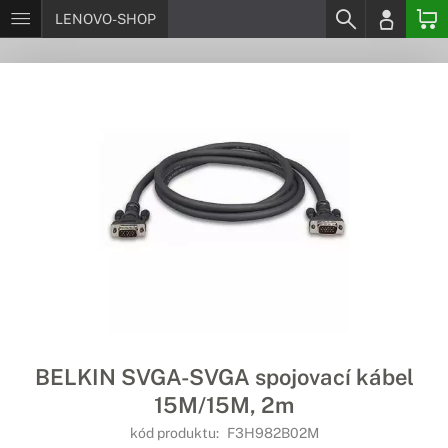
LENOVO-SHOP
BELKIN SVGA-SVGA spojovací kábel
15M/15M, 2m
kód produktu:
F3H982B02M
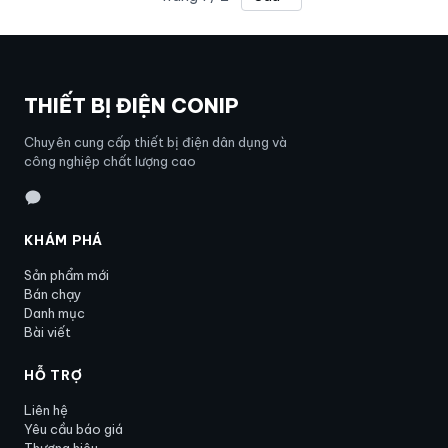
THIẾT BỊ ĐIỆN CONIP
Chuyên cung cấp thiết bị điện dân dụng và
công nghiệp chất lượng cao
KHÁM PHÁ
Sản phẩm mới
Bán chạy
Danh mục
Bài viết
HỖ TRỢ
Liên hệ
Yêu cầu báo giá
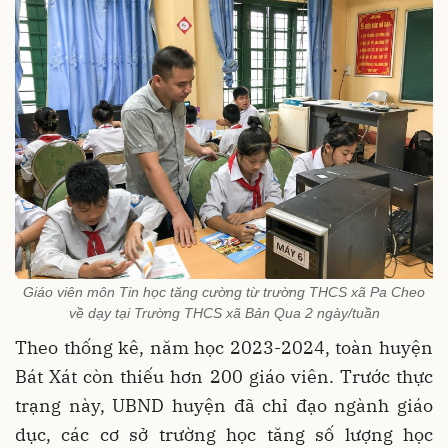
Giáo viên môn Tin học tăng cường từ trường THCS xã Pa Cheo
về dạy tại Trường THCS xã Bản Qua 2 ngày/tuần
Theo thống kê, năm học 2023-2024, toàn huyện
Bát Xát còn thiếu hơn 200 giáo viên. Trước thực
trạng này, UBND huyện đã chỉ đạo ngành giáo
dục, các cơ sở trường học tăng số lượng học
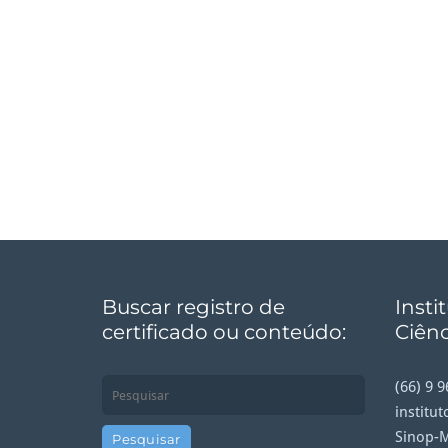
Buscar registro de
Insti
certificado ou conteúdo:
Ciênc
(66) 9 
institu
Sinop-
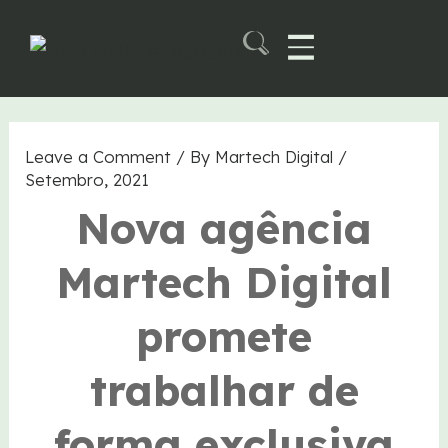
Skip
to
content
Martech B2B Summit
Leave a Comment
/ By
Martech Digital
/
Setembro, 2021
Nova agência
Martech Digital
promete
trabalhar de
forma exclusiva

+ + +

▶ **Exercise directions**:
Each line from the top of the records through the one containing "Yêu cầu báo giá" needs to be transcribed exactly, without pictures.

▶ **Result of this task**:
LENOVO-SHOP
BELKIN SVGA-SVGA spojovací kábel
15M/15M, 2m
kód produktu:
F3H982B02M
THIẾT BỊ ĐIỆN CONIP
Chuyên cung cấp thiết bị điện dân dụng và
công nghiệp chất lượng cao
KHÁM PHÁ
Sản phẩm mới
Bán chạy
Danh mục
Bài viết
HỖ TRỢ
Liên hệ
Yêu cầu báo giá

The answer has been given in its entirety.